## TASK INSTRUCTIONS
Restate the following entries exactly. Keep the pictures out.

· · · · ·

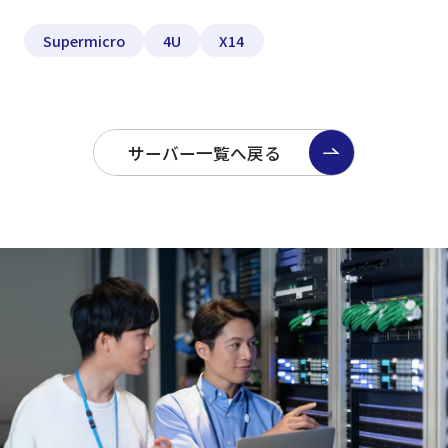
Supermicro
4U
X14
サーバー一覧へ戻る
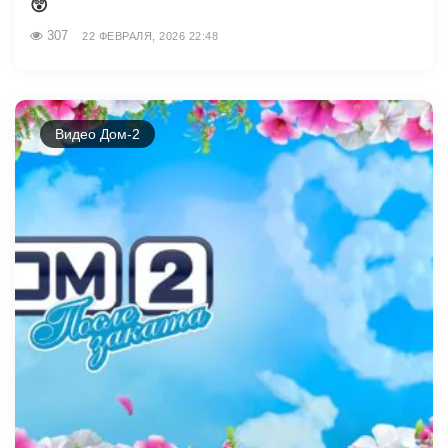
😲
307
22 ФЕВРАЛЯ, 2026 22:48
Видео Дом-2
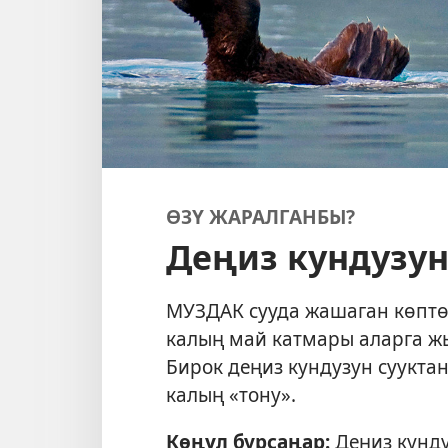
ӨЗҮ ЖАРАЛГАНБЫ?
Деңиз кундузун
МУЗДАК сууда жашаган көптө
калың май катмары аларга жы
Бирок деңиз кундузун сууктан
калың «тону».
Көңүл бурсаңар:
Деңиз кунд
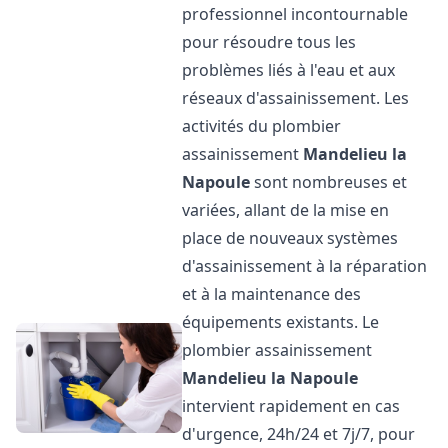
professionnel incontournable
pour résoudre tous les
problèmes liés à l'eau et aux
réseaux d'assainissement. Les
activités du plombier
assainissement
Mandelieu la
Napoule
sont nombreuses et
variées, allant de la mise en
place de nouveaux systèmes
d'assainissement à la réparation
et à la maintenance des
équipements existants. Le
plombier assainissement
Mandelieu la Napoule
intervient rapidement en cas
d'urgence, 24h/24 et 7j/7, pour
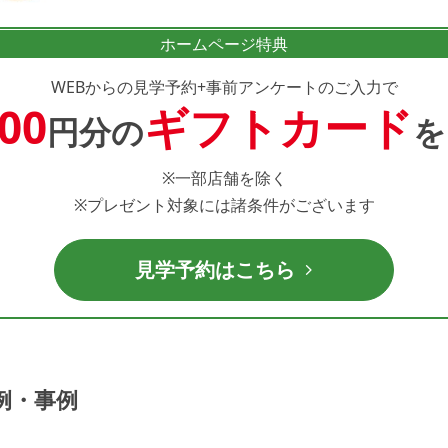
ホームページ特典
WEBからの見学予約+事前アンケートのご入力で
000
ギフトカード
円分の
を
※一部店舗を除く
※プレゼント対象には諸条件がございます
見学予約はこちら
例・事例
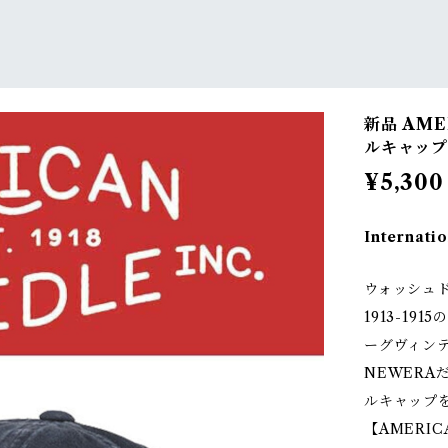
新品 AME
ルキャップ 
¥5,300
Internatio
ウォッシュ
1913-1
ーグヴィン
NEWER
ルキャップ
【AMERIC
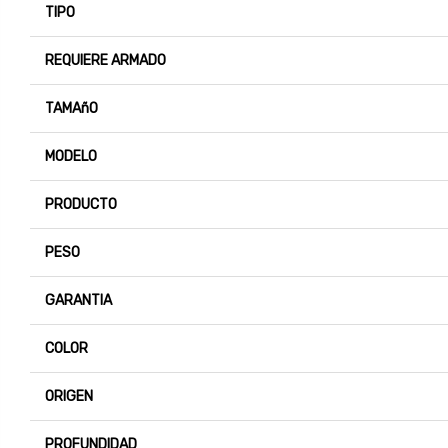
TIPO
REQUIERE ARMADO
TAMAñO
MODELO
PRODUCTO
PESO
GARANTIA
COLOR
ORIGEN
PROFUNDIDAD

· · · · ·

## EXERCISE RESULT
Supermicro
4U
X14
サーバー一覧へ戻る
😲
307
22 ФЕВРАЛЯ, 2026 22:48
Видео Дом-2
ӨЗҮ ЖАРАЛГАНБЫ?
Деңиз кундузун
МУЗДАК сууда жашаган көптө
калың май катмары аларга жы
Бирок деңиз кундузун сууктан
калың «тону».
Көңүл бурсаңар:
Деңиз кунд
professionnel incontournable
pour résoudre tous les
problèmes liés à l'eau et aux
réseaux d'assainissement. Les
activités du plombier
assainissement
Mandelieu la
Napoule
sont nombreuses et
variées, allant de la mise en
place de nouveaux systèmes
d'assainissement à la réparation
et à la maintenance des
équipements existants. Le
plombier assainissement
Mandelieu la Napoule
intervient rapidement en cas
d'urgence, 24h/24 et 7j/7, pour
ホームページ特典
WEBからの見学予約+事前アンケートのご入力で
000
ギフトカード
円分の
を
※一部店舗を除く
※プレゼント対象には諸条件がございます
見学予約はこちら
例・事例
新品 AME
ルキャップ 
¥5,300
Internatio
ウォッシュ
1913-1
ーグヴィン
NEWER
ルキャップ
【AMERIC
TIPO
REQUIERE ARMADO
TAMAñO
MODELO
PRODUCTO
PESO
GARANTIA
COLOR
ORIGEN
PROFUNDIDAD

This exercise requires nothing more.